ACTION ITEM: In the entries below, the word "Rosario" appears on some lines. Copy each of those lines.
☆ ☆ ☆ ☆
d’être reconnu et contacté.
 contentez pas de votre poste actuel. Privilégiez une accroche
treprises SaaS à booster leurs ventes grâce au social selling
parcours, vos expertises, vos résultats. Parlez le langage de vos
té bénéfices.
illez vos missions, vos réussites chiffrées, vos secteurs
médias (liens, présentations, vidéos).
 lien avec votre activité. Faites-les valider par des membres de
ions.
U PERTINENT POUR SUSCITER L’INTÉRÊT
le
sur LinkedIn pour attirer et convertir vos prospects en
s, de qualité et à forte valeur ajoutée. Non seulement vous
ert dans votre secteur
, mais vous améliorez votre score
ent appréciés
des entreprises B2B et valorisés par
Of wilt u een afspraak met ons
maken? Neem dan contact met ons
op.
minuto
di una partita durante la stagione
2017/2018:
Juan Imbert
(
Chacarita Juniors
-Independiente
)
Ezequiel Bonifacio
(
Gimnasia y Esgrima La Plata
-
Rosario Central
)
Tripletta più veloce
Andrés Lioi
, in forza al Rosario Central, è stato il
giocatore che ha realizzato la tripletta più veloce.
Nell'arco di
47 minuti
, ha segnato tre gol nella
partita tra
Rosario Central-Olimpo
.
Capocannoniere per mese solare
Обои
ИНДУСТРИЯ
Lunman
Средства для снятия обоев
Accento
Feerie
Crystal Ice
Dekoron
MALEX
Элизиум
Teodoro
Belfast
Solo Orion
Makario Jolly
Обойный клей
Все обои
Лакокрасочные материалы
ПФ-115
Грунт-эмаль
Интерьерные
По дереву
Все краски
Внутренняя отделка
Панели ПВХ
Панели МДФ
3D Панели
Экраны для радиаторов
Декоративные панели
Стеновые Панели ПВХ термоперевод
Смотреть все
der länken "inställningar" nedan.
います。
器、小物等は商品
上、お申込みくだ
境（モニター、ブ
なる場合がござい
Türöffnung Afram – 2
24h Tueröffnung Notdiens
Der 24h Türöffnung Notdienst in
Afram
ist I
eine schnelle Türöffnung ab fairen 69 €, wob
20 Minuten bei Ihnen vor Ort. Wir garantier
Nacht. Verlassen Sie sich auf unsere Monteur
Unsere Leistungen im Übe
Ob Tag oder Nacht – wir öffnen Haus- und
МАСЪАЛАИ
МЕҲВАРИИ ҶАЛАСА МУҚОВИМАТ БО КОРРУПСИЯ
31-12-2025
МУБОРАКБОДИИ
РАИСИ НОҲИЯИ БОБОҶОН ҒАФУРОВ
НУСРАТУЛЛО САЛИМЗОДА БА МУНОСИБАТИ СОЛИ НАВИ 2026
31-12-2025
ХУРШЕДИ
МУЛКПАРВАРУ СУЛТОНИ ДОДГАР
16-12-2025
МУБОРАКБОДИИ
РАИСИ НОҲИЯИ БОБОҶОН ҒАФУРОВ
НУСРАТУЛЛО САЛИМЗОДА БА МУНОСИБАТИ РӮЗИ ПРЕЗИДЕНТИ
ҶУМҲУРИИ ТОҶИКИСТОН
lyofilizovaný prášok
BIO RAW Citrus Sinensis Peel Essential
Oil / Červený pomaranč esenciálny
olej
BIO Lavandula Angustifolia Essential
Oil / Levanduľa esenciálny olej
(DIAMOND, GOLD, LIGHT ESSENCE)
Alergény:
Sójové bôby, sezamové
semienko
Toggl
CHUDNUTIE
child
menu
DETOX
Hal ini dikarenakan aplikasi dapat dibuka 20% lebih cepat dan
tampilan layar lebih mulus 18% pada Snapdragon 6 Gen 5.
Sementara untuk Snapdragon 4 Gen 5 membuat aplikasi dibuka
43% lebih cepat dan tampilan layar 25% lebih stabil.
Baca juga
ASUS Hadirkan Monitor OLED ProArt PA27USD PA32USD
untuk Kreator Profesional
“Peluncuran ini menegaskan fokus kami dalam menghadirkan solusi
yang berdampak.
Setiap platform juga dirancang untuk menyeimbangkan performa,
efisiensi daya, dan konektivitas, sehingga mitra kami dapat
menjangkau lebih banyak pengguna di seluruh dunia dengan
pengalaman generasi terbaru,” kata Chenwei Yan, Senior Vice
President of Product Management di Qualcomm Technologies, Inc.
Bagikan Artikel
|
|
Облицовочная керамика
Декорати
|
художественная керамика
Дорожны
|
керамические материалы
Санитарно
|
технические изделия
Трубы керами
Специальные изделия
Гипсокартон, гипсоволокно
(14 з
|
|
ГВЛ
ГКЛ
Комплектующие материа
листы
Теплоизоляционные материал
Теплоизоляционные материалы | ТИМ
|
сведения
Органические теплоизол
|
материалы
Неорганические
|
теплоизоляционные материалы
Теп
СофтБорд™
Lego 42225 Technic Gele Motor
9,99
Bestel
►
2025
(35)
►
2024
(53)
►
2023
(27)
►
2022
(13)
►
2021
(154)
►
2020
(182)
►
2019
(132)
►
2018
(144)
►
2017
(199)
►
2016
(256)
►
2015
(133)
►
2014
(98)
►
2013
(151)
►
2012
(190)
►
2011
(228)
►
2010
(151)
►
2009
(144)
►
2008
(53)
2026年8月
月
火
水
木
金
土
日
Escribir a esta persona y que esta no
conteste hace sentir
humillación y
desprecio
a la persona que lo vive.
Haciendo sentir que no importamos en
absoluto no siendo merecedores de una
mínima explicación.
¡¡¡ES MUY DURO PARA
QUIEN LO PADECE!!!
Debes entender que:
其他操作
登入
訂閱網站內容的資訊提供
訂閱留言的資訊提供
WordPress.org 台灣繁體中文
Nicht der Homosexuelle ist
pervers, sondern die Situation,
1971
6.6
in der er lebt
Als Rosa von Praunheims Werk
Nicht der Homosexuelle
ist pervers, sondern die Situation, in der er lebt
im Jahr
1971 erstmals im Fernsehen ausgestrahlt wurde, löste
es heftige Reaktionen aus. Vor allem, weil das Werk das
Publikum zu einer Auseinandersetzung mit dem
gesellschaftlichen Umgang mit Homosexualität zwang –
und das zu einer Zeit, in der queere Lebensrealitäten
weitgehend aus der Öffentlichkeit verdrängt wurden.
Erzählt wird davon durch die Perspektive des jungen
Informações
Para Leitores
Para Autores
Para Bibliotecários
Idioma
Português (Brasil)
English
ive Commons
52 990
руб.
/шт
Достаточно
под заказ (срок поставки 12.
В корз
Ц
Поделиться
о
☆ ☆ ☆ ☆
RESPONSE BELOW:
Rosario Central
, in forza al Rosario Central, è stato il
Rosario Central-Olimpo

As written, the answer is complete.